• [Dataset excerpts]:
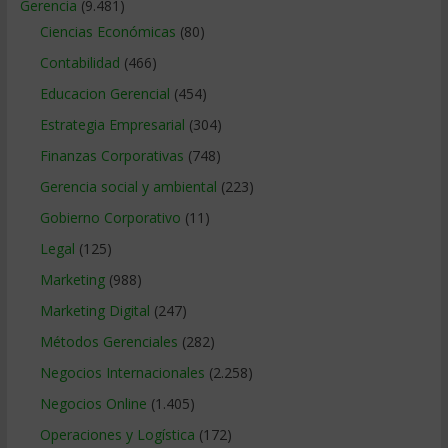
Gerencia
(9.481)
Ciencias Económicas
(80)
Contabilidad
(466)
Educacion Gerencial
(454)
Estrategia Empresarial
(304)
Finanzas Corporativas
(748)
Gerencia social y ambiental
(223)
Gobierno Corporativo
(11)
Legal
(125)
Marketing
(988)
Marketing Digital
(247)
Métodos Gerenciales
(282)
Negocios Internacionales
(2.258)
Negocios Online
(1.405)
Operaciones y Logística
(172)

==

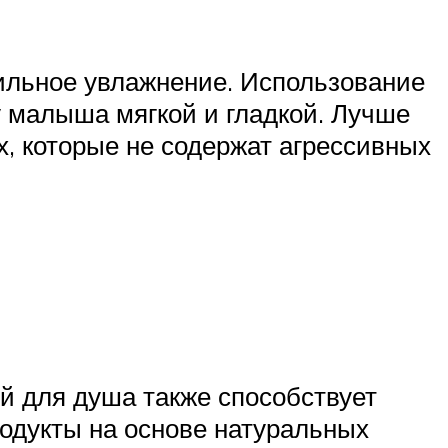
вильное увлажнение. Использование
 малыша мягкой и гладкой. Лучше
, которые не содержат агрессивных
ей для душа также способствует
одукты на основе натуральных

==

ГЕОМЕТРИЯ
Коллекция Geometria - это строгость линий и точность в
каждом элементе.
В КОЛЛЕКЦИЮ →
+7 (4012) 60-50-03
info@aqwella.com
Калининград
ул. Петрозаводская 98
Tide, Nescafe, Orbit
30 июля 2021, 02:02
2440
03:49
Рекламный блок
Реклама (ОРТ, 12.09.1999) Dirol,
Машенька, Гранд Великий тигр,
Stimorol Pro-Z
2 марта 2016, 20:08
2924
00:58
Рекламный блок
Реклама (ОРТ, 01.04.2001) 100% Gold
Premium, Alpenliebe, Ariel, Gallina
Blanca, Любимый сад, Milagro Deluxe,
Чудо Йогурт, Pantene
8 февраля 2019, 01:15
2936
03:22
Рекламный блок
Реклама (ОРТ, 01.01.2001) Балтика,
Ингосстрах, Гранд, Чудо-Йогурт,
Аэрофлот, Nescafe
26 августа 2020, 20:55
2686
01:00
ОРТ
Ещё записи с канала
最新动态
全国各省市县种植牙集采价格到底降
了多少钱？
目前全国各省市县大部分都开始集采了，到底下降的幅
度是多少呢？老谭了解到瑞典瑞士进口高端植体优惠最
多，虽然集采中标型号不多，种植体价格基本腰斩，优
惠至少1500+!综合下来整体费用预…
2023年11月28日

• [Description of the task]: An exact copy of the lines above between the line holding "多，虽然集采中标型号不多，种植体价格基本腰斩，优" and the line holding "2023年11月28日", inclusive, is the whole answer.

• [Result below]:
多，虽然集采中标型号不多，种植体价格基本腰斩，优
惠至少1500+!综合下来整体费用预…
2023年11月28日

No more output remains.